It may be appealing to one starting out to not treat, however, if you start out by purchasing your hive from a bee supply catalog, you will soon come to the pages of treatments for this and that disease and pest, so right from the start the beginner is faced with the decision of treating or not, but my thinking is that with limited knowledge the beginner is going to choose to treat in some fashion to try to preserve their investment in bees, unless they are fortunate to have a mentor that helps them choose the better option. Sorry if I offended anybody. John
If I followed the line of thought in post #118 and applied it to me, then I would have to admit that even though I adhered to treatments for the first 35 or so years of my keeping bees and was therefore enlightened about bees in general, I have become dumber the last 5 years since going the non-treatment route. John
Post 118 reminds me of the last two newbees I saw fail with TF.
#1, installed package, I helped her inspect it a week later, everything fine, October comes around, the hive is dead. She did not check it once, fear I surmised.
#2, started a hive, moved away, left hive with a non-beekeeper, never inspected, dead in October.
I feel stuck to the treadmill because of my location, my lack of small or natural cell size frames, and the fact that I care for all of my hives and don't want any to die. I know I can't escape my bees dying forever, but I want to minimize it. I might try treatment free when I have enough natural cell size frames.

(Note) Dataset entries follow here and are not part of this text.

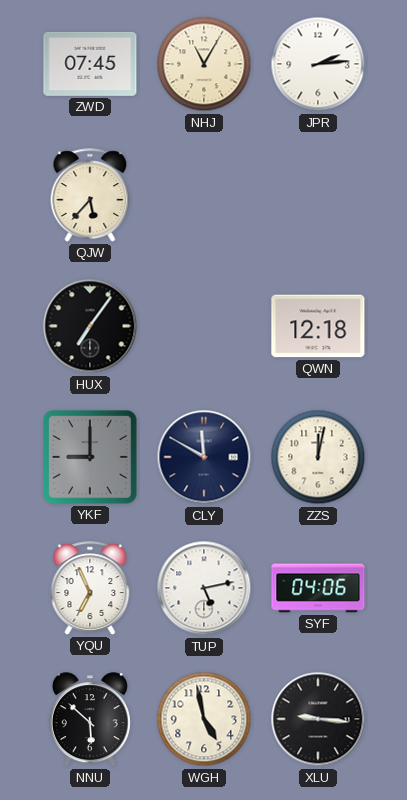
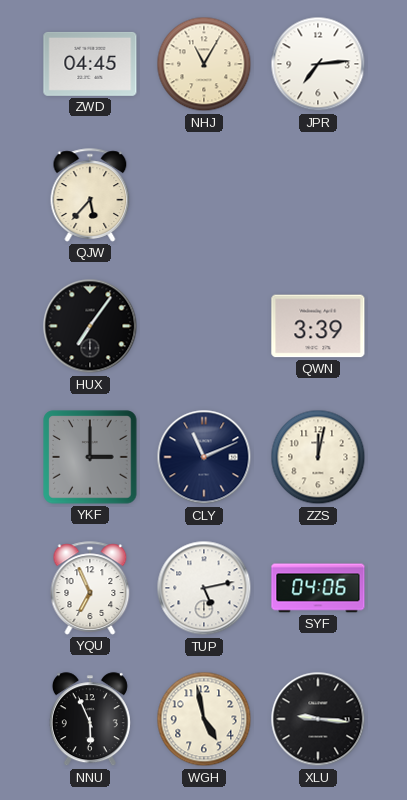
ZWD: 07:45 -> 04:45
JPR: 2:14 -> 7:14
QWN: 12:18 -> 3:39
YKF: 9:00 -> 3:00
CLY: 11:50 -> 11:11
NNU: 5:52 -> 5:56
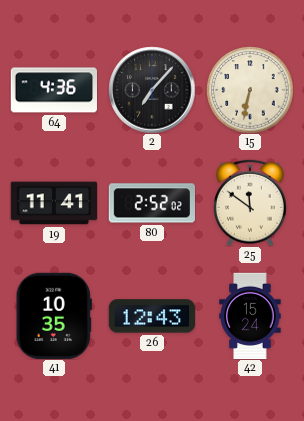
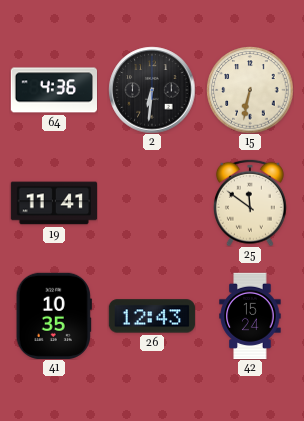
2: 7:07 -> 6:31
80: 2:52 -> none
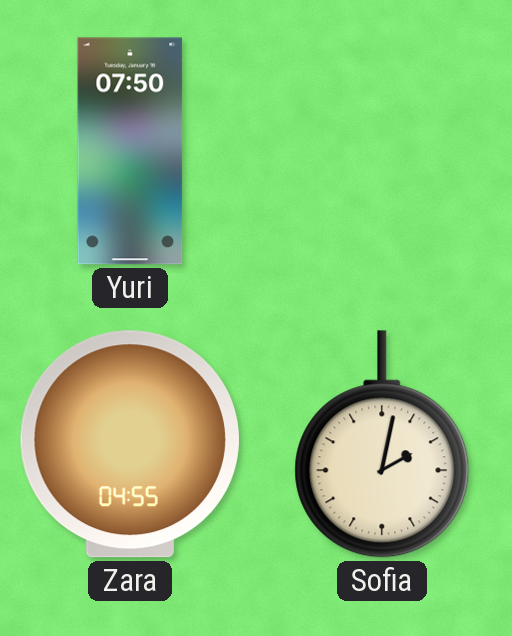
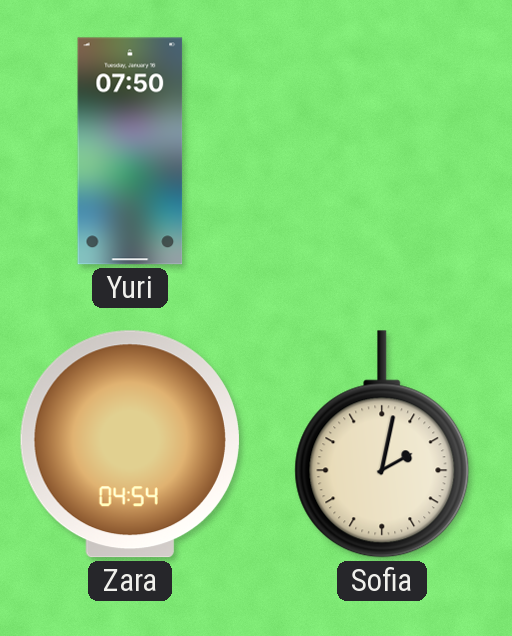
Zara: 04:55 -> 04:54
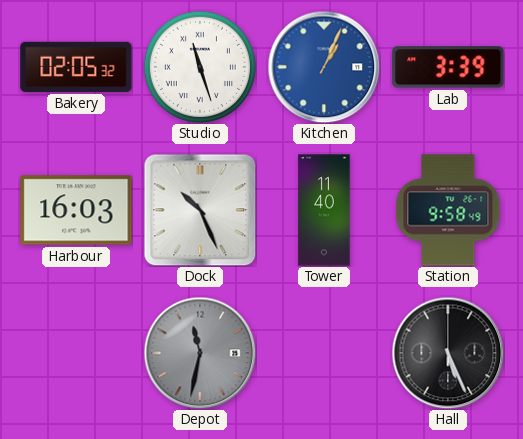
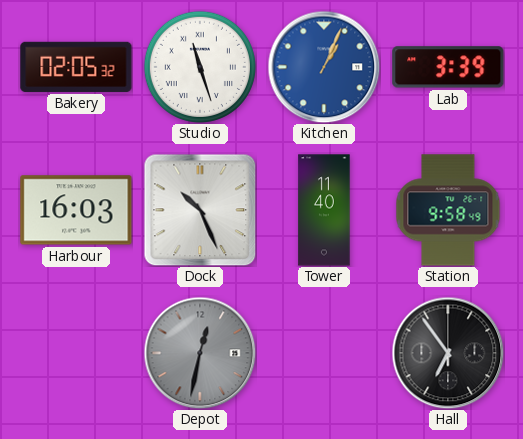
Depot: 11:32 -> 12:32
Hall: 5:26 -> 6:54
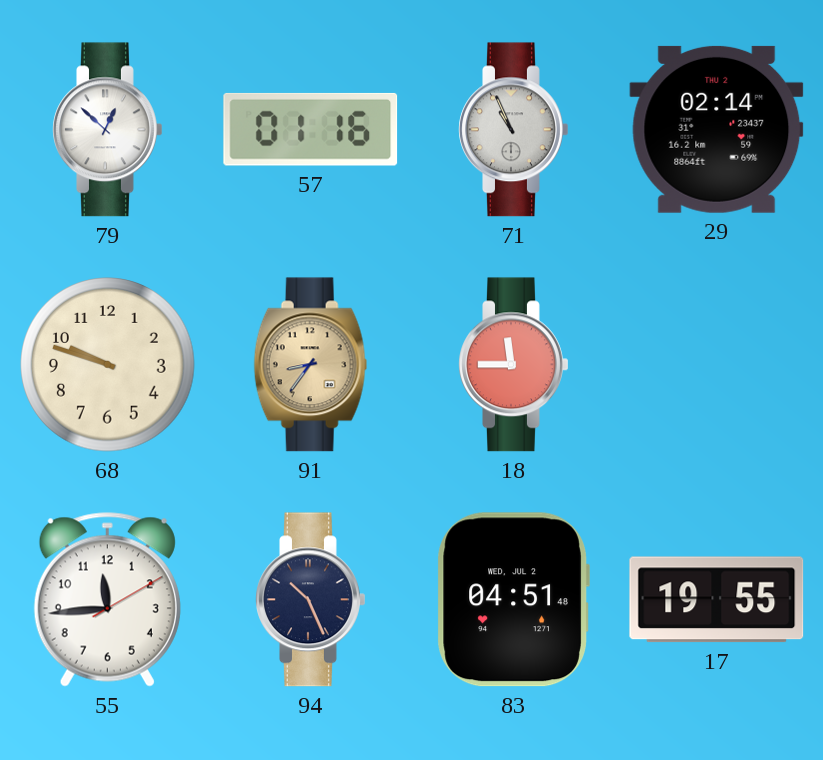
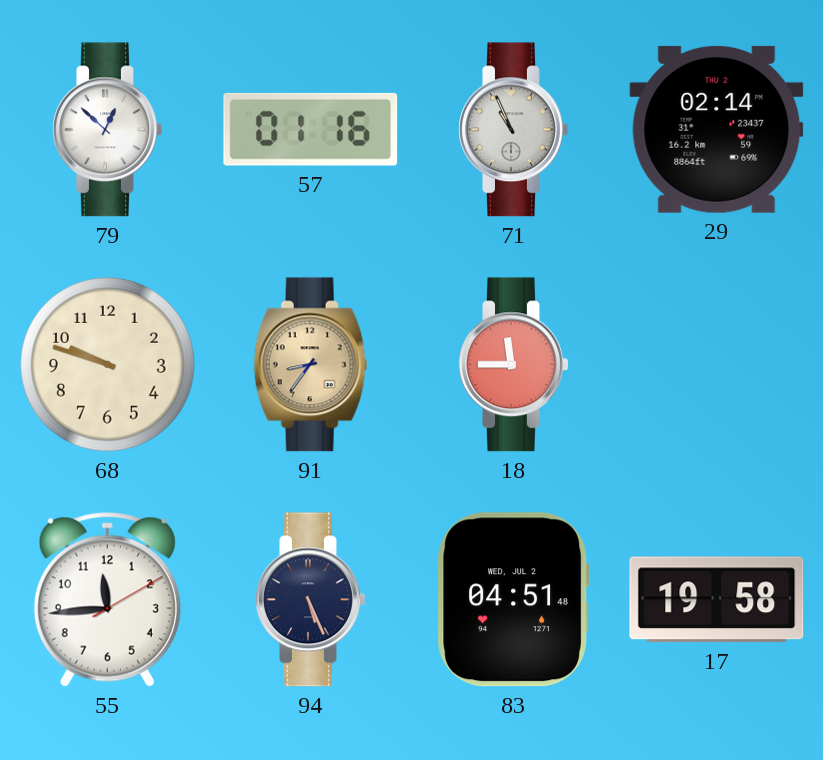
94: 10:26 -> 5:26
17: 19:55 -> 19:58
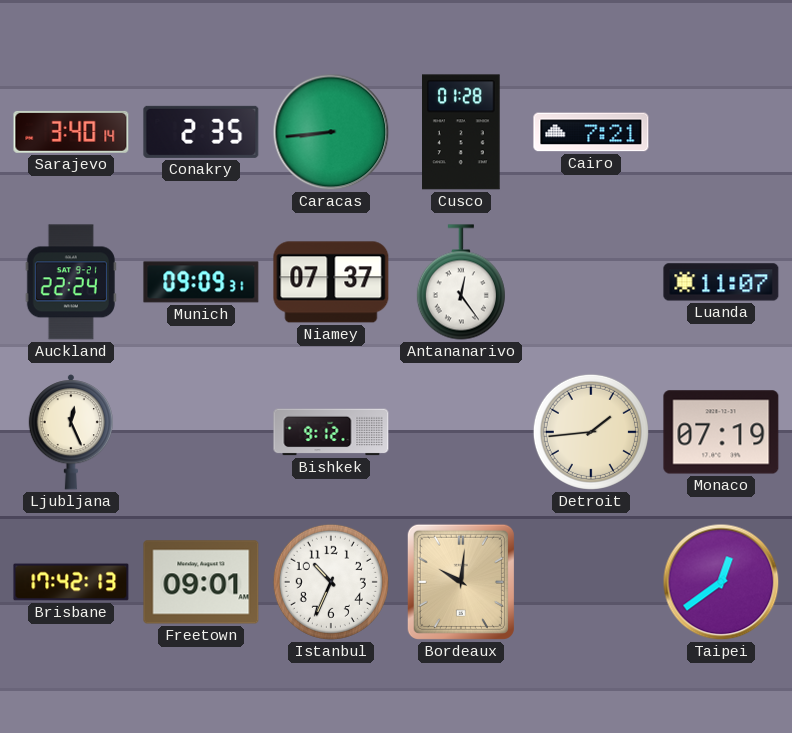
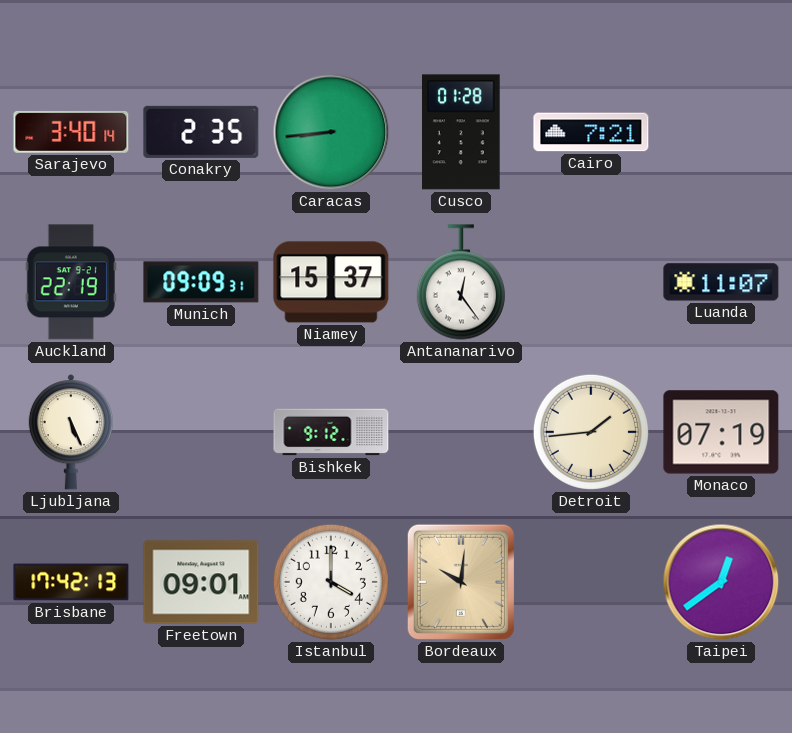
Auckland: 22:24 -> 22:19
Niamey: 07:37 -> 15:37
Ljubljana: 12:26 -> 5:26
Istanbul: 10:34 -> 4:00
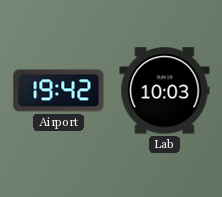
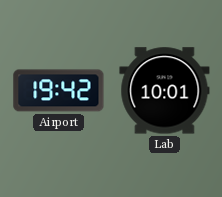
Lab: 10:03 -> 10:01
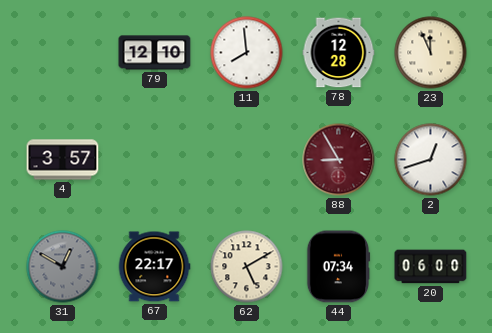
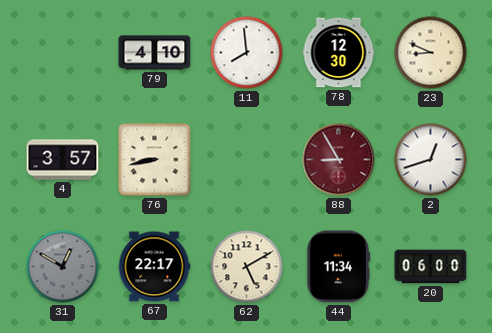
79: 12:10 -> 4:10
78: 12:28 -> 12:30
23: 11:56 -> 8:49
76: none -> 8:43
44: 07:34 -> 11:34
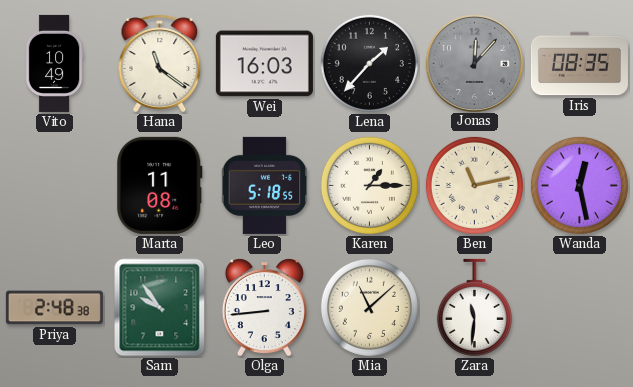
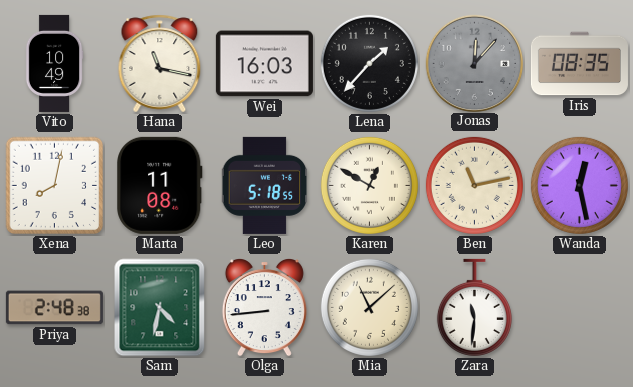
Hana: 11:21 -> 11:17
Xena: none -> 8:02
Karen: 1:15 -> 12:50
Sam: 9:54 -> 4:32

Good enough is perfect - Joel Salatin
I am not saying any of this in any sort of negative way, it's just the fact of the matter. The decision as always is yours.
libhart, you can also get on the "resistant queen treadmill" if the treatment treadmill is not to your liking. That can get expensive too. You're right though, once that special queen you bought dies, is superceded or a swarm issues from that hive, you have lost some resistance in the new queen that is raised, someone please correct me if I'm wrong on that but that's what I read somewhere. John
Libhart, you are absolutely correct. I recommend at least five as I have recommended for years. One thing is consistent among long term successful treatment-free beekeepers. They have more hives.
The same is true w/ nontreatment-free beekeepers, from what I have seen.
Mark Berninghausen #youmatter
Wow Mark, that is really eye opening. You are right.
Experience is a hard teacher because she gives the test first, the lesson afterwards
I would try to make use of the smilies and other expressions more if I could figure out how to paste them on, then there would be no way anyone would question my sincerity. John
You just click the similie thing and pick which one you want.
Mark Berninghausen #youmatter
I should have just asked one of my kids and saved me the embarrassment, that was too easy. John
What in my post (#118) implies you got dumber by going treatment free? I was not bashing it in anyway. To me, it's one of the most difficult routes to take in keeping bees and I was merely pointing out it seems a lot of new people with aboslutely zero experience in bees/insects or basic biological systems use it as an excuse to not learn about the maladies of bees as it doesn't matter to them since they're treatment free. I would assume since you treated when you started you took some time to diagnose symptoms, recognize mites/diseases, and understand how the teatments were designed to work hence gaining knowledge of what's going on with your bees and not just ignoring it.